Além de assegurar que não renunciará, Boris, que enfrenta a pior crise de seu governo desde que se descobriu a realização de uma festa no jardim da residência oficial em maio de 2020, quando o Reino Unido enfrentava seu primeiro confinamento contra o coronavírus, evitou a maior das perguntas, dizendo que serão respondidas pela investigação em andamento.

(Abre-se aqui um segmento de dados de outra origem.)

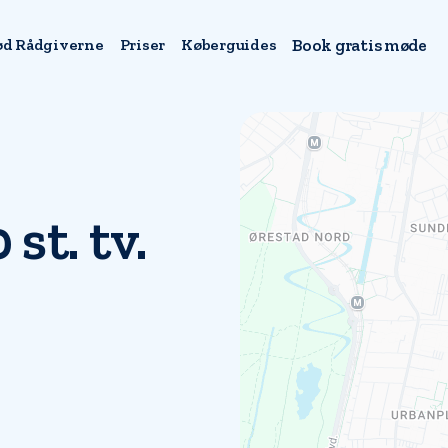
d Rådgiverne
Priser
Køberguides
Book gratis møde
st. tv.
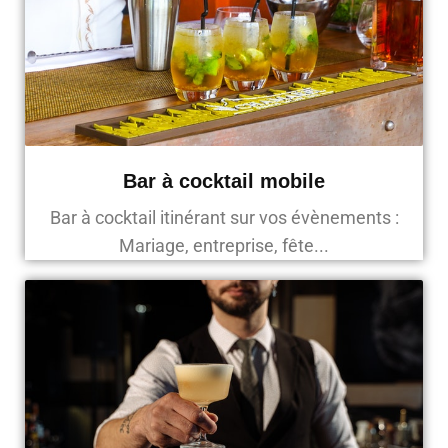
Bar à cocktail mobile
Bar à cocktail itinérant sur vos évènements :
Mariage, entreprise, fête...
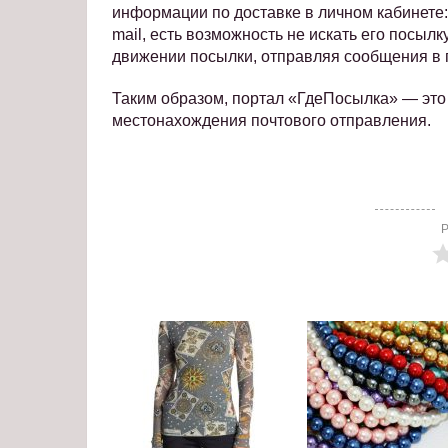
информации по доставке в личном кабинете: 
mail, есть возможность не искать его посыл
движении посылки, отправляя сообщения в 
Таким образом, портал «ГдеПосылка» — это
местонахождения почтового отправления.
Р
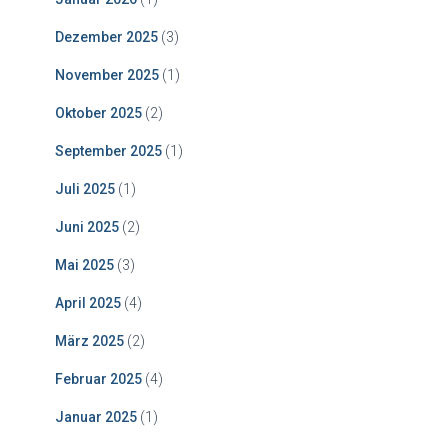
Dezember 2025
(3)
November 2025
(1)
Oktober 2025
(2)
September 2025
(1)
Juli 2025
(1)
Juni 2025
(2)
Mai 2025
(3)
April 2025
(4)
März 2025
(2)
Februar 2025
(4)
Januar 2025
(1)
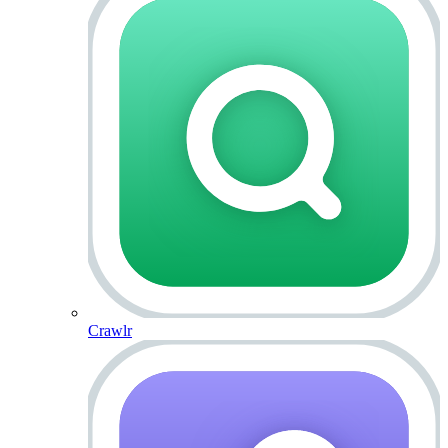
Crawlr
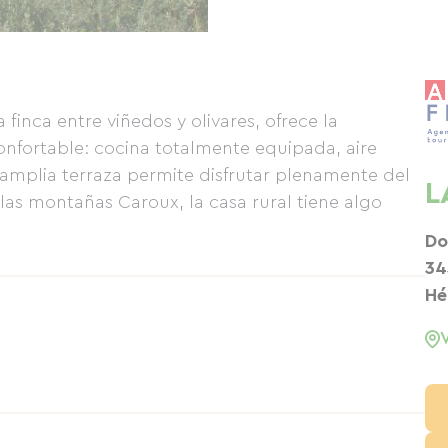
finca entre viñedos y olivares, ofrece la
nfortable: cocina totalmente equipada, aire
mplia terraza permite disfrutar plenamente del
L
 las montañas Caroux, la casa rural tiene algo
Do
34
Hé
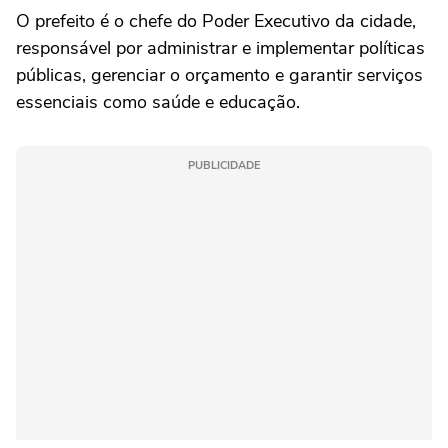
O prefeito é o chefe do Poder Executivo da cidade,
responsável por administrar e implementar políticas
públicas, gerenciar o orçamento e garantir serviços
essenciais como saúde e educação.
PUBLICIDADE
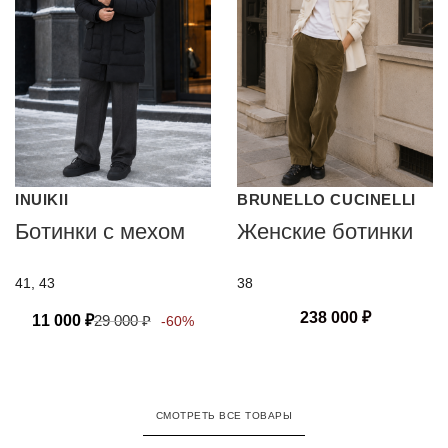
INUIKII
BRUNELLO CUCINELLI
Ботинки с мехом
Женские ботинки
41, 43
38
238 000
₽
11 000
₽
29 000
₽
-60%
СМОТРЕТЬ ВСЕ ТОВАРЫ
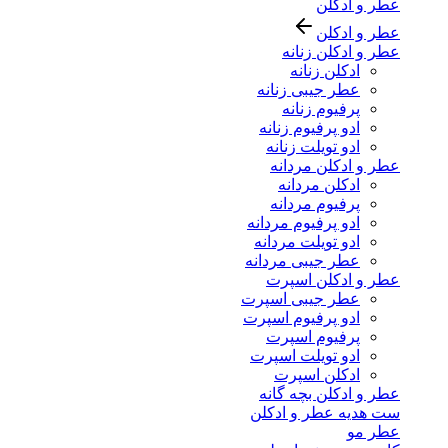
عطر و ادکلن
عطر و ادکلن
عطر و ادکلن زنانه
ادکلن زنانه
عطر جیبی زنانه
پرفیوم زنانه
ادو پرفیوم زنانه
ادو تویلت زنانه
عطر و ادکلن مردانه
ادکلن مردانه
پرفیوم مردانه
ادو پرفیوم مردانه
ادو تویلت مردانه
عطر جیبی مردانه
عطر و ادکلن اسپرت
عطر جیبی اسپرت
ادو پرفیوم اسپرت
پرفیوم اسپرت
ادو تویلت اسپرت
ادکلن اسپرت
عطر و ادکلن بچه گانه
ست هدیه عطر و ادکلن
عطر مو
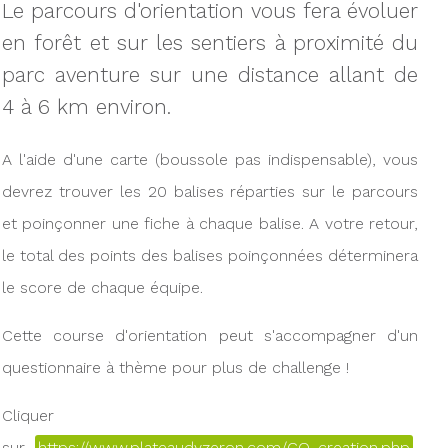
Le parcours d'orientation vous fera évoluer
en forêt et sur les sentiers à proximité du
parc aventure sur une distance allant de
4 à 6 km environ.
A l'aide d'une carte (boussole pas indispensable), vous
devrez trouver les 20 balises réparties sur le parcours
et poinçonner une fiche à chaque balise. A votre retour,
le total des points des balises poinçonnées déterminera
le score de chaque équipe.
Cette course d'orientation peut s'accompagner d'un
questionnaire à thème pour plus de challenge !
Cliquer
sur
https://www.plateaudyzeron.com/CO_creation.php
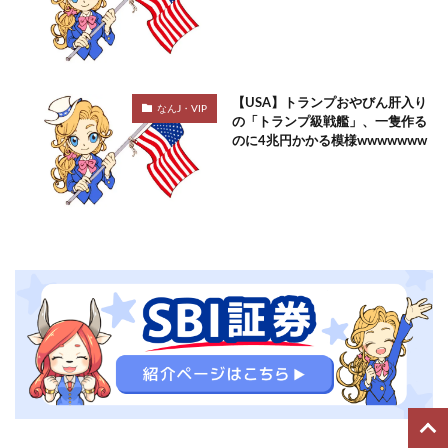
【USA】トランプおやびん肝入り
なんJ・VIP
の「トランプ級戦艦」、一隻作る
のに4兆円かかる模様wwwwwww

O primeiro-ministro defendeu o histórico do governo durante a pandemia, e acusou a oposição de “desperdiçar o tempo desta Casa, desperdiçar o tempo das pessoas e ser completamente irrelevante”:
"[Starmer] continua a fazer uma série de perguntas que ele sabe que serão totalmente abordadas pelo inquérito", disse Boris. "Quando a história dessa pandemia vier a ser escrita, e a história do Partido Trabalhista vier a ser escrita… E, acreditem, ambas fazem parte da história… Então será mostrada que atuamos enquanto eles hesitavam, e vacinamos enquanto eles vacilavam".
Houve muita especulação durante o dia se os deputados conservadores rebeldes a Boris conseguiriam já nesta quarta-feira cartas desautorizando-o, para assim poder realizar no Parlamento uma votação de desconfiança sobre seu o mandato.
É necessária a entrega secreta de 54 cartas para ao Comitê Executivo do Partido Conservador, entre 300 deputados. O momento da entrega das cartas é crucial, porque, se houver uma votação de desconfiança e Boris vencer, não pode haver outro voto para removê-lo do cargo durante 12 meses. Caso não obtenham as cartas nesta quarta-feira, elas dificilmente serão entregues nesta semana, em função do calendário do Parlamento. Com isso, Boris ganha sobrevida no mínimo até semana que vem, quando o relatório da investigação sobre as festas estará pronto.
Enquanto se equilibra no poder, Boris toma medidas atrás de popularidade. Conforme caem os casos de Covid-19 no Reino Unido, o governo anunciou para a partir desta quinta-feira — uma semana antes do prazo previsto — o fim de todas as restrições contra o vírus, inclusive o uso de máscaras. No Parlamento, Boris disse que o Reino Unido “tomou um caminho diferente” do resto da Europa, mas os dados provaram que “repetidamente este governo acertou ao tomar as decisões mais difíceis”.